WHAT YOU WILL DO
Every line below that holds the string "para" must be copied.

Transcribed page contents
· · ·

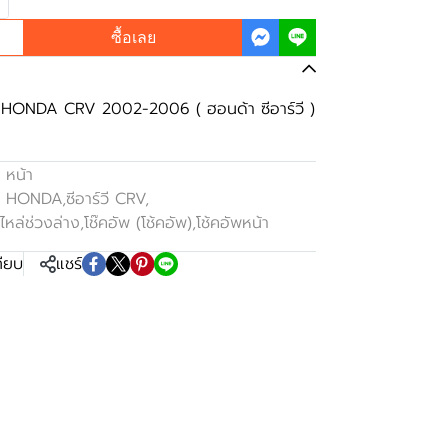
ซื้อเลย
o HONDA CRV 2002-2006 ( ฮอนด้า ซีอาร์วี )
 หน้า
า HONDA
,
ซีอาร์วี CRV
,
ไหล่ช่วงล่าง
,
โช๊คอัพ (โช้คอัพ)
,
โช้คอัพหน้า
ทียบ
แชร์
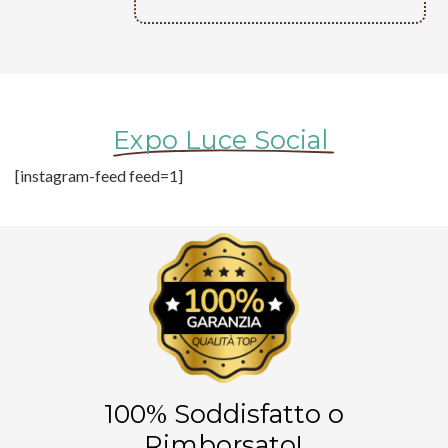
Expo Luce Social
[instagram-feed feed=1]
100% Soddisfatto o
Rimborsato!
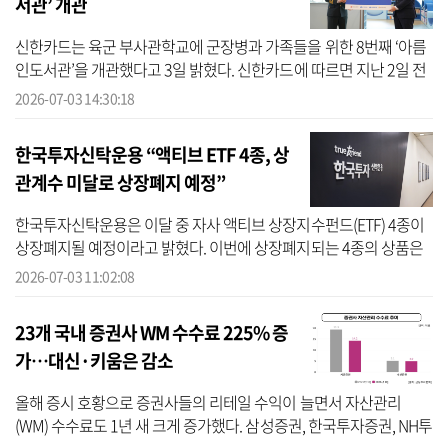
서관’ 개관
신한카드는 육군 부사관학교에 군장병과 가족들을 위한 8번째 ‘아름
인도서관’을 개관했다고 3일 밝혔다. 신한카드에 따르면 지난 2일 전
북 익산시에 위치한 육군 부사관학교에서 열린 개관식에는 임국기 육
2026-07-03 14:30:18
군부...
한국투자신탁운용 “액티브 ETF 4종, 상
관계수 미달로 상장폐지 예정”
한국투자신탁운용은 이달 중 자사 액티브 상장지수펀드(ETF) 4종이
상장폐지될 예정이라고 밝혔다. 이번에 상장폐지되는 4종의 상품은
△ACE TDF2030액티브 적격 △ACE TDF2050액티브 적격 △ACE
2026-07-03 11:02:08
TDF장기자산배분액...
23개 국내 증권사 WM 수수료 225% 증
가…대신·키움은 감소
올해 증시 호황으로 증권사들의 리테일 수익이 늘면서 자산관리
(WM) 수수료도 1년 새 크게 증가했다. 삼성증권, 한국투자증권, NH투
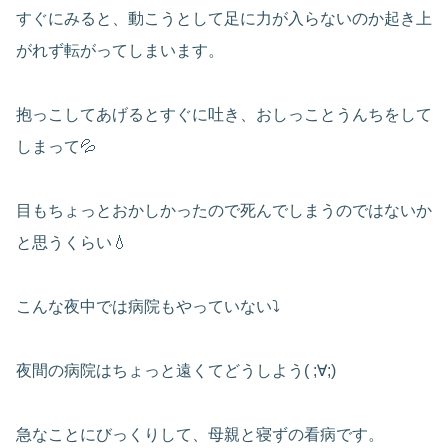
すぐにみると、動こうとして足に力が入らないのか起き上
がれず転がってしまいます。
抱っこしてあげるとすぐに吐き、おしっことうんちをして
しまって💦
目もちょっとおかしかったので死んでしまうのではないか
と思うくらい💧
こんな夜中では病院もやっていない⤵
夜間の病院はちょっと遠くてどうしよう( ;∀;)
急なことにびっくりして、母親と寝ずの看病です。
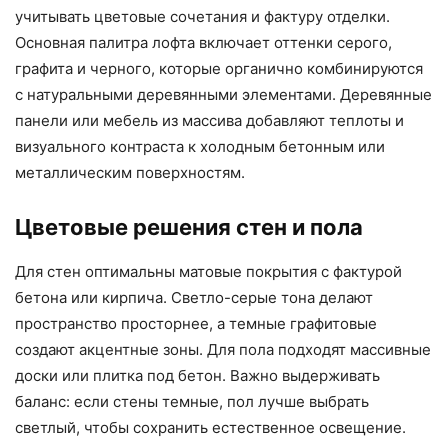
учитывать цветовые сочетания и фактуру отделки.
Основная палитра лофта включает оттенки серого,
графита и черного, которые органично комбинируются
с натуральными деревянными элементами. Деревянные
панели или мебель из массива добавляют теплоты и
визуального контраста к холодным бетонным или
металлическим поверхностям.
Цветовые решения стен и пола
Для стен оптимальны матовые покрытия с фактурой
бетона или кирпича. Светло-серые тона делают
пространство просторнее, а темные графитовые
создают акцентные зоны. Для пола подходят массивные
доски или плитка под бетон. Важно выдерживать
баланс: если стены темные, пол лучше выбрать
светлый, чтобы сохранить естественное освещение.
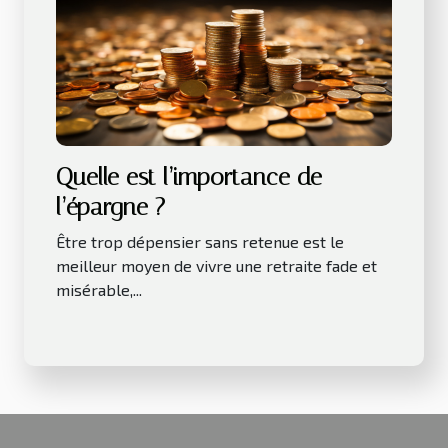
Quelle est l’importance de
l’épargne ?
Être trop dépensier sans retenue est le
meilleur moyen de vivre une retraite fade et
misérable,...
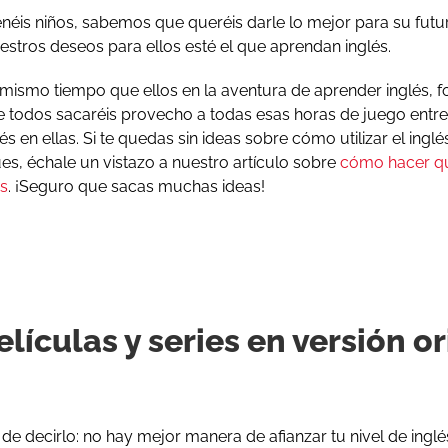
néis niños, sabemos que queréis darle lo mejor para su futur
stros deseos para ellos esté el que aprendan inglés.
 mismo tiempo que ellos en la aventura de aprender inglés, 
e todos sacaréis provecho a todas esas horas de juego entre 
és en ellas. Si te quedas sin ideas sobre cómo utilizar el inglé
es, échale un vistazo a nuestro artículo sobre
cómo hacer qu
és
. ¡Seguro que sacas muchas ideas!
elículas y series en versión or
e decirlo: no hay mejor manera de afianzar tu nivel de ingl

· · ·

ANSWER TO THIS PROBLEM
néis niños, sabemos que queréis darle lo mejor para su futur
stros deseos para ellos esté el que aprendan inglés.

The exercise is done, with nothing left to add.